A densidade sináptica diminui em certas regiões do cérebro durante a gravidez e depois aumenta no pós-parto. Este ajuste da arborização neuronal pode estar relacionado com necessidade de especialização em tarefas relacionadas com a maternidade. Contudo, esta ideia da plasticidade adaptativa na gravidez entra em conflito com a noção de “cérebro de grávida”, na qual as mulheres grávidas descrevem falhas de memória.

Há algumas queixas e evidências inconsistentes de alterações de memória durante a gravidez, mas poucos estudos investigaram a memória associativa espacial (que é muito usada em laboratório como marcador de memória em modelos animais).

Um dos poucos artigos científicos publicados em relação a este assunto examinou a retenção da memória associativa espacial ao longo de quatro semanas numa amostra de mulheres no terceiro trimestre de gravidez e comparou o seu desempenho com uma amostra de mulheres que nunca estiveram grávidas. Curiosamente, as mulheres grávidas apresentaram melhor retenção de longo prazo de associações entre objetos e locais (memória associativa espacial), bem como uma melhor aprendizagem de estímulos relevantes para a parentalidade (como choro ou alimentação do bebé), em comparação com estímulos não relevantes para a parentalidade.

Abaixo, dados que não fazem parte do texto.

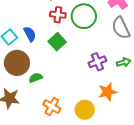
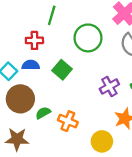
red cross: (58, 15) -> (34, 40), moved
blue semicircle: (30, 34) -> (31, 65), turned -56
orange cross: (52, 107) -> (68, 121), moved

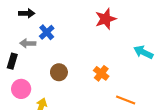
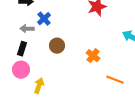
black rectangle: (12, 61) -> (22, 49), moved
brown circle: (59, 72) -> (57, 46), moved

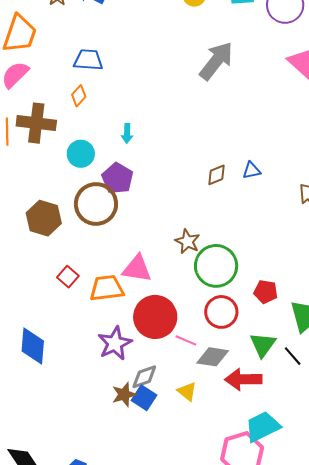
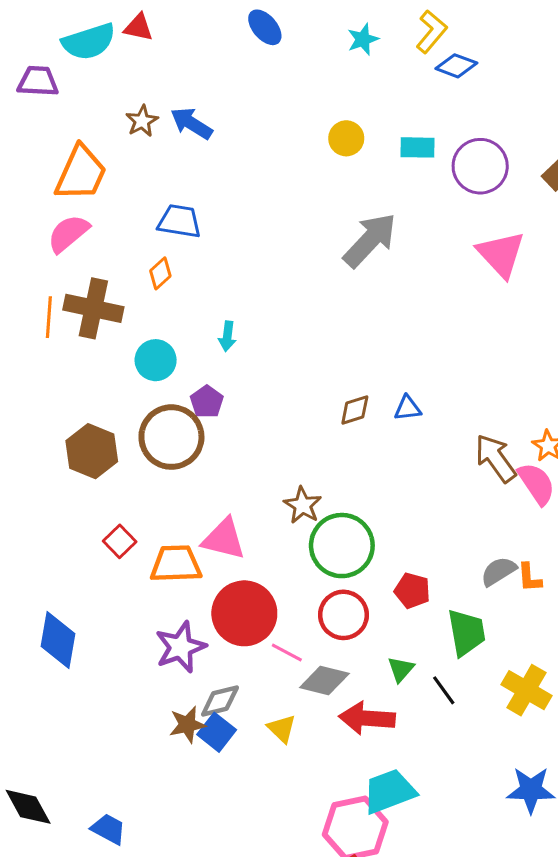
purple pentagon: (117, 178) -> (207, 402), size x0.7
green triangle: (263, 345) -> (401, 669), size x0.7

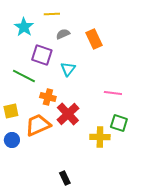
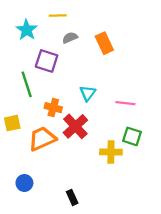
cyan triangle: (68, 69) -> (88, 93), moved
green line: (24, 76) -> (27, 84), turned 45
blue circle: (12, 140) -> (24, 183), moved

Estes dados em humanos parecem confirmar estudos anteriores em roedores, nos quais foram observadas melhorias de desempenho em testes de memória durante a gravidez.

No reverso da medalha, temos a situação pós-parto na qual há mais variáveis a considerar. O sono interrompido e mais breve, as alterações hormonais e a ansiedade decorrente da adaptação a uma nova realidade podem, só por si, contribuir para a falta de concentração, confusão mental e lapsos de memória vividas por muitas mulheres neste período, mas nada indica que haja alterações irreversíveis. Não é ainda muito claro quanto tempo duram, mas devem diminuir alguns meses após o parto.

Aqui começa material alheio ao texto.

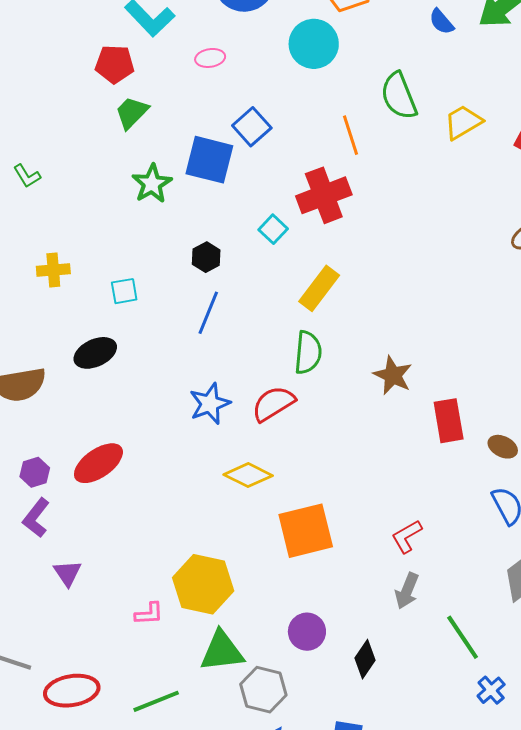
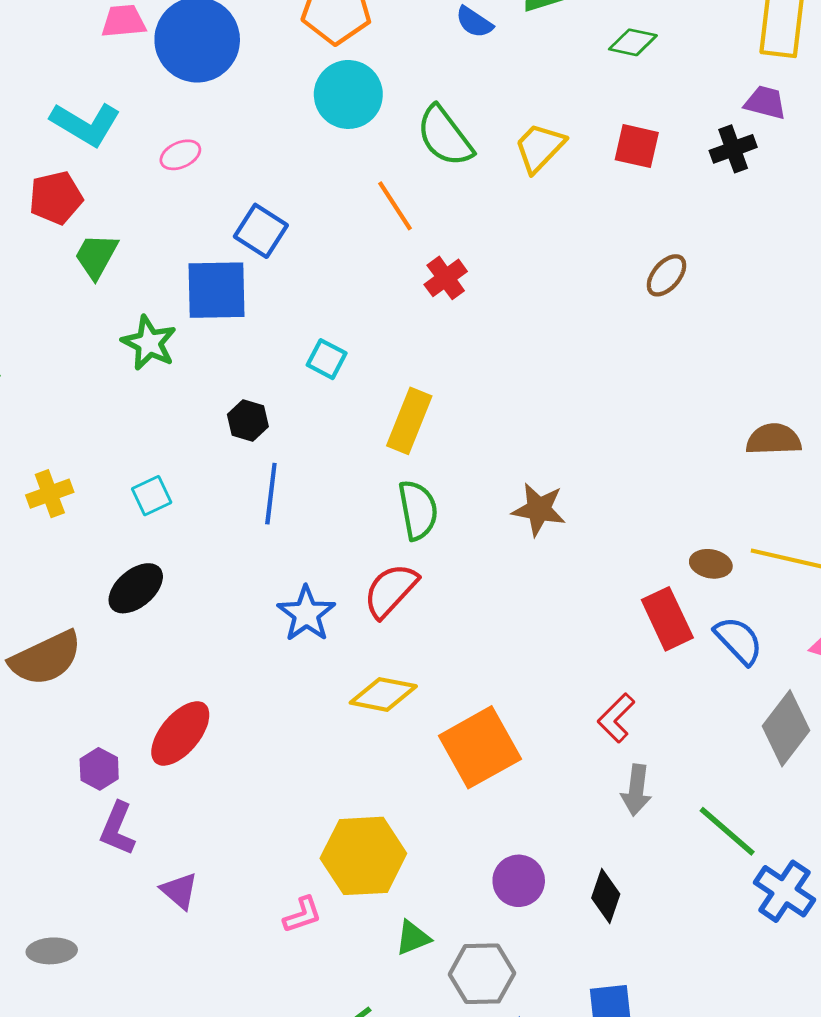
cyan circle: (314, 44) -> (348, 94), moved
red cross: (324, 195) -> (446, 278), moved, size x0.6
red rectangle: (449, 421) -> (667, 619), moved
green triangle: (222, 651) -> (413, 938), size x0.6
blue cross: (491, 690) -> (784, 891), size x1.5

Um estudo descreveu que mães cujo filho mais novo tinha pelo menos 1 ano de idade já se saíram tão bem como as não-mães em testes de atenção e ainda melhor em testes de função executiva. Isso significa que são melhores em processar as informações que chegam ao mesmo tempo, sem perder o foco na tarefa principal em mãos.

Embora não haja dados definitivos, é provável que as mães se ajustem cada vez melhor à medida que o tempo passa, graças à neuroplasticidade cerebral. Afinal, a biologia tem sempre formas muito elegantes e eficazes de se manifestar!

Para as grávidas ou recém-mães, nada melhor para acalmar a ansiedade e melhorar a recuperação cerebral do que o magnífico manual do pediatra Mário Cordeiro O Grande Livro do Bebé, que responde a todas as dúvidas desta fase, ao som da apropriada música Paranoid android dos admiráveis Radiohead.